Since the question raised a discussion in the comments, I guess it won't hurt putting up a brief summarizing answer.
Notation % m/v, as you might've guessed, refers to the ratio between the mass and the volume, or, more precisely, mass concentration $ρ_i$ (sometimes denoted as $γ_i$ [1, p. 48] to distinguish from density, see How to distinguish mass concentration and density?):
$$ρ_i = \frac{m_i}{V}$$
where $m_i$ is the mass of solute and $V$ is the volume of solution, suggesting the SI unit $\pu{kg m-3}.$
Where does percent in % m/v come from?
Quoting Wikipedia:
In biology, the "%" symbol is sometimes incorrectly used to denote mass concentration, also called "mass/volume percentage." A solution with 1 g of solute dissolved in a final volume of 100 mL of solution would be labeled as "1%" or "1% m/v" (mass/volume). The notation is mathematically flawed because the unit "%" can only be used for dimensionless quantities.
So, in order to account for this percentage “unit”, one should normalize the mass concentration to the mass of solute in grams in 100 mL of solution.
This can be done in one's head in most cases, but you must watch out for the units.
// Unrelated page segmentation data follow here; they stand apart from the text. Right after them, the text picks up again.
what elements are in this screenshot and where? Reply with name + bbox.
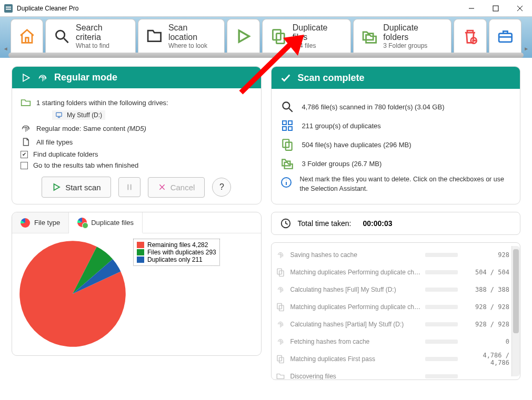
minimize-button[interactable]: [459, 0, 484, 17]
time-taken-bar: Total time taken: 00:00:03: [271, 212, 521, 235]
progress-row: Matching duplicates First pass4,786 / 4,…: [275, 350, 512, 367]
regular-mode-panel: Regular mode 1 starting folders within t…: [12, 66, 262, 204]
delete-button[interactable]: [454, 19, 487, 53]
goto-results-checkbox[interactable]: [21, 162, 28, 169]
duplicate-folders-sub: 3 Folder groups: [383, 42, 444, 49]
progress-icon: [275, 285, 286, 294]
help-button[interactable]: ?: [212, 178, 231, 197]
toolbar-grip[interactable]: [8, 53, 524, 58]
progress-label: Calculating hashes [Partial] My Stuff (D…: [290, 321, 421, 328]
tab-file-type[interactable]: File type: [12, 212, 69, 233]
toolbar-scroll-right[interactable]: ►: [523, 18, 530, 53]
chart-panel: File type Duplicate files Remaining file…: [12, 212, 262, 356]
starting-folders-text: 1 starting folders within the following …: [36, 99, 168, 107]
scan-complete-header: Scan complete: [272, 67, 520, 89]
duplicate-files-label: Duplicate files: [293, 23, 343, 42]
progress-icon: [275, 268, 286, 277]
svg-point-4: [56, 30, 65, 39]
progress-label: Discovering files: [290, 373, 421, 380]
svg-rect-22: [288, 127, 292, 130]
progress-label: Matching duplicates Performing duplicate…: [290, 269, 421, 276]
monitor-icon: [55, 111, 63, 119]
progress-value: 0: [464, 338, 511, 345]
tab-duplicate-files[interactable]: Duplicate files: [69, 212, 143, 233]
pause-button[interactable]: [118, 177, 140, 197]
duplicate-folders-button[interactable]: Duplicate folders 3 Folder groups: [353, 19, 451, 53]
progress-bar: [425, 253, 458, 257]
start-scan-button[interactable]: Start scan: [42, 177, 111, 198]
progress-row: Calculating hashes [Full] My Stuff (D:)3…: [275, 281, 512, 298]
progress-bar: [425, 288, 458, 292]
search-criteria-label: Search criteria: [76, 23, 128, 42]
duplicate-files-button[interactable]: Duplicate files 504 files: [262, 19, 351, 53]
info-icon: [280, 175, 293, 190]
pie-chart: [17, 239, 128, 349]
progress-row: Matching duplicates Performing duplicate…: [275, 263, 512, 281]
toolbox-button[interactable]: [489, 19, 522, 53]
duplicate-folders-label: Duplicate folders: [383, 23, 444, 42]
find-folders-checkbox[interactable]: ✔: [21, 151, 28, 158]
progress-label: Calculating hashes [Full] My Stuff (D:): [290, 286, 421, 293]
progress-row: Saving hashes to cache928: [275, 246, 512, 263]
svg-line-18: [289, 108, 293, 112]
clock-icon: [280, 218, 292, 229]
pie-icon: [77, 218, 87, 227]
fingerprint-icon: [21, 123, 31, 134]
scan-location-button[interactable]: Scan location Where to look: [138, 19, 225, 53]
progress-row: Matching duplicates Performing duplicate…: [275, 298, 512, 315]
toolbar-scroll-left[interactable]: ◄: [2, 18, 9, 53]
regular-mode-header: Regular mode: [12, 67, 261, 88]
titlebar: Duplicate Cleaner Pro: [0, 0, 532, 17]
progress-icon: [275, 337, 286, 346]
svg-rect-20: [288, 121, 292, 125]
progress-label: Matching duplicates First pass: [290, 355, 421, 363]
pie-icon: [21, 218, 30, 228]
svg-line-5: [64, 38, 68, 43]
app-icon: [4, 4, 13, 13]
progress-row: Discovering files: [275, 367, 512, 380]
progress-value: 504 / 504: [464, 269, 511, 276]
run-tab[interactable]: [227, 19, 260, 53]
file-icon: [21, 137, 31, 147]
progress-icon: [275, 372, 286, 381]
progress-value: 928 / 928: [464, 303, 511, 311]
progress-bar: [425, 374, 458, 378]
progress-icon: [275, 354, 286, 364]
files-icon: [280, 137, 295, 152]
progress-bar: [425, 305, 458, 309]
scan-location-sub: Where to look: [168, 42, 217, 49]
scrollbar[interactable]: [511, 246, 520, 376]
scan-complete-panel: Scan complete 4,786 file(s) scanned in 7…: [271, 66, 521, 204]
search-criteria-button[interactable]: Search criteria What to find: [45, 19, 136, 53]
progress-label: Saving hashes to cache: [290, 251, 421, 259]
fingerprint-icon: [37, 73, 48, 83]
progress-icon: [275, 250, 286, 260]
progress-row: Fetching hashes from cache0: [275, 333, 512, 350]
maximize-button[interactable]: [484, 0, 508, 17]
window-title: Duplicate Cleaner Pro: [17, 5, 459, 12]
svg-rect-21: [283, 127, 286, 130]
regular-mode-title: Regular mode: [54, 72, 117, 83]
folders-icon: [280, 156, 295, 171]
close-button[interactable]: [508, 0, 532, 17]
progress-row: Calculating hashes [Partial] My Stuff (D…: [275, 315, 512, 333]
search-icon: [280, 99, 295, 114]
svg-rect-19: [283, 121, 286, 125]
progress-value: 4,786 / 4,786: [464, 352, 511, 366]
legend-swatch-withdup: [137, 249, 144, 255]
check-icon: [280, 72, 292, 84]
home-button[interactable]: [11, 19, 44, 53]
progress-label: Matching duplicates Performing duplicate…: [290, 303, 421, 311]
chart-legend: Remaining files 4,282 Files with duplica…: [133, 239, 220, 266]
progress-label: Fetching hashes from cache: [290, 338, 421, 345]
folder-icon: [21, 98, 31, 107]
cancel-button[interactable]: Cancel: [148, 177, 205, 198]
toolbar: ◄ Search criteria What to find Scan loca…: [0, 17, 532, 58]
progress-value: 928 / 928: [464, 321, 511, 328]
scrollbar-thumb[interactable]: [513, 249, 519, 333]
time-value: 00:00:03: [363, 219, 392, 228]
legend-swatch-duponly: [137, 257, 144, 263]
progress-list: Saving hashes to cache928Matching duplic…: [271, 242, 521, 380]
svg-rect-10: [56, 112, 62, 116]
progress-icon: [275, 302, 286, 312]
In this particular example, only option b satisfy the definition of the % m/v quantity we are expressing since only b lists volume of KI solution.
Let's check the math.
Since $\pu{575.0 mg} = \pu{0.5750 g},$ there is $\pu{0.5750 g}$ $\ce{KI}$ per $\pu{10.00 mL}$ of $\ce{KI}$ solution, and normalizing to $\pu{100 mL}$ we indeed obtain the aforementioned concentration:
$$ρ_\ce{KI} = \frac{\pu{0.5750 g}}{\pu{10.00 mL}} = \frac{\pu{5.750 g}}{\pu{100.0 mL}} = 5.750\%~(\text{m/v})$$
The exercise really just requires to pay more attention and follow the analytical chemistry definitions.
References
- IUPAC “Green Book” Quantities, Units, and Symbols in Physical Chemistry, 3rd ed.; Cohen, R. E., Mills, I., Eds.; IUPAC Recommendations; RSC Pub: Cambridge, UK, 2007. ISBN 978-0-85404-433-7.